## Instructions to follow
The required output is the exact run of lines below that opens at the line with "Aurelijom de Laurentisom i zatražio usluge" and closes at the line with "super aus. Man darf sich".

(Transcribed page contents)
• • • •

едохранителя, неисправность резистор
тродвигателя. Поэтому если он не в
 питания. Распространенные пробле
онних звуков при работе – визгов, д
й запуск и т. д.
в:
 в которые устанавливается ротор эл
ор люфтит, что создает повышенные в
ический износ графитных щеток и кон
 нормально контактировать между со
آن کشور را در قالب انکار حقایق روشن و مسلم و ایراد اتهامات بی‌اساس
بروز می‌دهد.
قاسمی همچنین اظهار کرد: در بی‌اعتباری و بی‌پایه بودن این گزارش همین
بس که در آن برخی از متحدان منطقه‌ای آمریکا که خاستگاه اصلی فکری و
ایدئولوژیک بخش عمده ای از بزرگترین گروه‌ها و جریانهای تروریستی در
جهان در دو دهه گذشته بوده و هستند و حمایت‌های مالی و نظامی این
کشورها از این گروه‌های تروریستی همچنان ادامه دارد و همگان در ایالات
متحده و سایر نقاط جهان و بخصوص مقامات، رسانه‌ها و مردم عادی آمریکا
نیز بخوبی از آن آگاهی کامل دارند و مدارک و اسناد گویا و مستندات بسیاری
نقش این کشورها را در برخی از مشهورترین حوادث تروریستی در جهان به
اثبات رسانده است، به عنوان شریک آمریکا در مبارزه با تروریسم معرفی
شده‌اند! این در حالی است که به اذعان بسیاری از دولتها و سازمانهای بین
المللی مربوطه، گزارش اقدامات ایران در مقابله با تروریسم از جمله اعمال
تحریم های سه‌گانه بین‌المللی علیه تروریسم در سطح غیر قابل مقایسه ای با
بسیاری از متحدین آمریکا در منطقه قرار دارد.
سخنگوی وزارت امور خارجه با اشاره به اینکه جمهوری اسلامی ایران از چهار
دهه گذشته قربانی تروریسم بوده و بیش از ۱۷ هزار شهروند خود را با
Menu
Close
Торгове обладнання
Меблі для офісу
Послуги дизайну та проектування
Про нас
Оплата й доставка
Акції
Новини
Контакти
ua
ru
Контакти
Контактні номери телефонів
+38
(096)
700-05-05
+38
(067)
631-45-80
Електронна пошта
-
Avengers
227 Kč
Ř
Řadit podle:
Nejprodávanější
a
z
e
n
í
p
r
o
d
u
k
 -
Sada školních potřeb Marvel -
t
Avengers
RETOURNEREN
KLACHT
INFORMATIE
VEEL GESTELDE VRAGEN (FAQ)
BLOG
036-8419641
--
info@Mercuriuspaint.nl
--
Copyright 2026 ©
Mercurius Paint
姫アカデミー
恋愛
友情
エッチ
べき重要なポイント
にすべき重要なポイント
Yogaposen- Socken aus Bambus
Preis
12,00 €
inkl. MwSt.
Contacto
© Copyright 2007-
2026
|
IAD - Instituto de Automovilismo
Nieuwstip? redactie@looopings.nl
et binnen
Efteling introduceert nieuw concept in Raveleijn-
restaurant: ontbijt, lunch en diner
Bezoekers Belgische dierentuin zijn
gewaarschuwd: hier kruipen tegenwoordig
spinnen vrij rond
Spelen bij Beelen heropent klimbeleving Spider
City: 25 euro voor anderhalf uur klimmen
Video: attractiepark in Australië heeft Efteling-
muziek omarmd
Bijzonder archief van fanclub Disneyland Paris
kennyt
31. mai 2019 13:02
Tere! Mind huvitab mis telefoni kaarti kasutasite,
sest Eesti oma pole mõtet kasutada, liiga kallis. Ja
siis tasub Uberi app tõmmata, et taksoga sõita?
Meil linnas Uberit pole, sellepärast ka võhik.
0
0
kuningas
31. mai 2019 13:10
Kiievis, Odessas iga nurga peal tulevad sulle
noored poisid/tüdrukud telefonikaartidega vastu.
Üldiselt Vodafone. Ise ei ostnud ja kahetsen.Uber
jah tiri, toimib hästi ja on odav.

• • • •

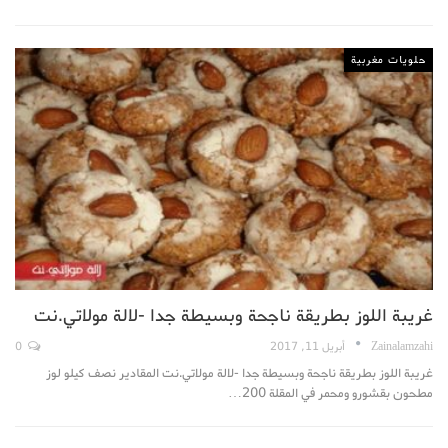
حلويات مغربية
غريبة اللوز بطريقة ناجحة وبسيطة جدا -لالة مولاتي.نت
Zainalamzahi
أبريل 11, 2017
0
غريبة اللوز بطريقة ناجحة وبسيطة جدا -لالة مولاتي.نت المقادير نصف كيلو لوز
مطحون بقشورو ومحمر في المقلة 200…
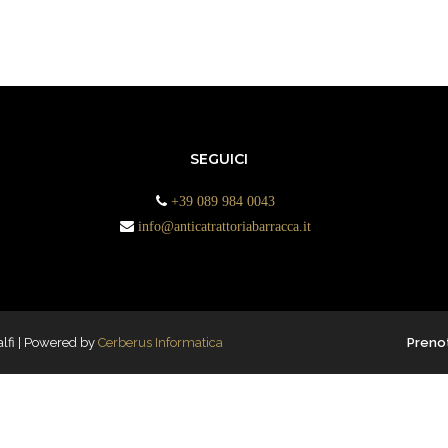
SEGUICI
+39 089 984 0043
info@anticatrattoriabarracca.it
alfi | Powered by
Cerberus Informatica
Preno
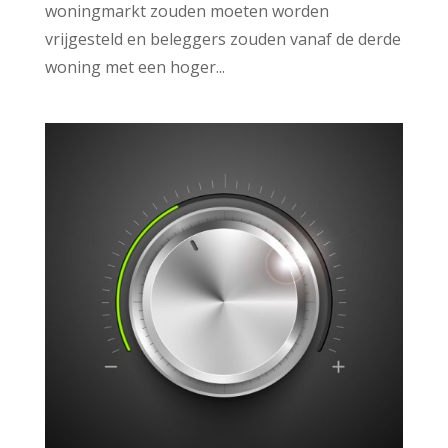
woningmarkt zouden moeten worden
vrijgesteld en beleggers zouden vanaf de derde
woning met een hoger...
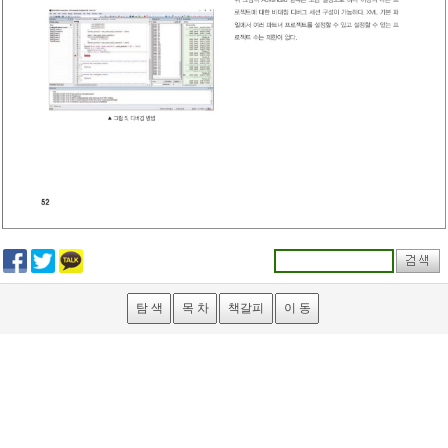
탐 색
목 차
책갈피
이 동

• • • •

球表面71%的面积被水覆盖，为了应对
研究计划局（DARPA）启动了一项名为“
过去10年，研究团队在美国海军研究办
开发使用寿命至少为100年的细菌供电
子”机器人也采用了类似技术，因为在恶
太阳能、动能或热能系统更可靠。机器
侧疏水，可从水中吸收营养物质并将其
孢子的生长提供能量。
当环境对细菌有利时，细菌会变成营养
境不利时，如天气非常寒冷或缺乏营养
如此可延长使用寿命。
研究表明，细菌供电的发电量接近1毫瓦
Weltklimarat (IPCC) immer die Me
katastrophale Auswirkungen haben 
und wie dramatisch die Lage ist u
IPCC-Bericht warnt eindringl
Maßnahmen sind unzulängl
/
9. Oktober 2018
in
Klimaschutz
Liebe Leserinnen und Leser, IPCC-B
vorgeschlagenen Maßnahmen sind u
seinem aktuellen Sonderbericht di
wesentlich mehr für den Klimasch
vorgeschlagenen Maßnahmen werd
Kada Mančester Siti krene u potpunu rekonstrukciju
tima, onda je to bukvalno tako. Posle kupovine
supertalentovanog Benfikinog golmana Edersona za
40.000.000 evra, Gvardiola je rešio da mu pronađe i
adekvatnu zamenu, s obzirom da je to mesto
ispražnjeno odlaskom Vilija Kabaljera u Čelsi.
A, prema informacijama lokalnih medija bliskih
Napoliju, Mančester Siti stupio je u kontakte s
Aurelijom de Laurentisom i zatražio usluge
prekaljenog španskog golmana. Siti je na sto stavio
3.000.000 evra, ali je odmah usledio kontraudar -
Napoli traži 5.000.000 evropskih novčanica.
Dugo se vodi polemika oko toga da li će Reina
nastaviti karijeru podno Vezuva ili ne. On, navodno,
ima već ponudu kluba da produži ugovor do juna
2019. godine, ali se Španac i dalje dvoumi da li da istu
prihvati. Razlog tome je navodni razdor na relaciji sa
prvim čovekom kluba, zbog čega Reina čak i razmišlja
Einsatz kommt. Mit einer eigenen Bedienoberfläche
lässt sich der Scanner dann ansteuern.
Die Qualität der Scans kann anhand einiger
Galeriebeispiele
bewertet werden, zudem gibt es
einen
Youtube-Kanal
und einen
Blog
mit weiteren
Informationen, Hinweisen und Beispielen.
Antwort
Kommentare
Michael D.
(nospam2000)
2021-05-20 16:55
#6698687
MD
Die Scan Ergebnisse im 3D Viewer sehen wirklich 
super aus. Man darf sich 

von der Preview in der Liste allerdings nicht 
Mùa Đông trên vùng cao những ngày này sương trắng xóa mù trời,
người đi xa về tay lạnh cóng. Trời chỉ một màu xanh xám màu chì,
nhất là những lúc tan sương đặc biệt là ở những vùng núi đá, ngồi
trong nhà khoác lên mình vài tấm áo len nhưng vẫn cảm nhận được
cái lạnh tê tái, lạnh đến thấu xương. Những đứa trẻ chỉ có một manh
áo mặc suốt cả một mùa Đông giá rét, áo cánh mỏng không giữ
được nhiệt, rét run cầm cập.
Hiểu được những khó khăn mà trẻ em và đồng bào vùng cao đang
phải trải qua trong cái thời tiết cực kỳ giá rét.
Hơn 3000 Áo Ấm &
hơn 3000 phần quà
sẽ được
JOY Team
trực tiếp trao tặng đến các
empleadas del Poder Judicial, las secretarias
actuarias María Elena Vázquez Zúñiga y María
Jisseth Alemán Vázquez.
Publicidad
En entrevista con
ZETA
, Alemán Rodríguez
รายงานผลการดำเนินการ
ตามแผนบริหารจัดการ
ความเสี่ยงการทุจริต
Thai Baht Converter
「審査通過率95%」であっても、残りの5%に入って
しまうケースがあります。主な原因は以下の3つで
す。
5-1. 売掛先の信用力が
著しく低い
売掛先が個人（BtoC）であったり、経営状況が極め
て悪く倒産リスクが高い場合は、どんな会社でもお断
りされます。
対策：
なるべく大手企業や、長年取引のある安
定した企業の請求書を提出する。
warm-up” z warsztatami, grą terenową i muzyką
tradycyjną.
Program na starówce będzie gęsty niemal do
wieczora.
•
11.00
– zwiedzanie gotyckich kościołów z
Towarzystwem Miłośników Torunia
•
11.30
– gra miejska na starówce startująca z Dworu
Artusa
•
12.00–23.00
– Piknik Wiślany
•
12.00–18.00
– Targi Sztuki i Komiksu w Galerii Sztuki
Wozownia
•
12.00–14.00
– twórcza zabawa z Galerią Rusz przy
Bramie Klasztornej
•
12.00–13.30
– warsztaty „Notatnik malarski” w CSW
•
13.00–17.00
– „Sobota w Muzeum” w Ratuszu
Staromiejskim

• • • •

## Your solution
Aurelijom de Laurentisom i zatražio usluge
prekaljenog španskog golmana. Siti je na sto stavio
3.000.000 evra, ali je odmah usledio kontraudar -
Napoli traži 5.000.000 evropskih novčanica.
Dugo se vodi polemika oko toga da li će Reina
nastaviti karijeru podno Vezuva ili ne. On, navodno,
ima već ponudu kluba da produži ugovor do juna
2019. godine, ali se Španac i dalje dvoumi da li da istu
prihvati. Razlog tome je navodni razdor na relaciji sa
prvim čovekom kluba, zbog čega Reina čak i razmišlja
Einsatz kommt. Mit einer eigenen Bedienoberfläche
lässt sich der Scanner dann ansteuern.
Die Qualität der Scans kann anhand einiger
Galeriebeispiele
bewertet werden, zudem gibt es
einen
Youtube-Kanal
und einen
Blog
mit weiteren
Informationen, Hinweisen und Beispielen.
Antwort
Kommentare
Michael D.
(nospam2000)
2021-05-20 16:55
#6698687
MD
Die Scan Ergebnisse im 3D Viewer sehen wirklich 
super aus. Man darf sich 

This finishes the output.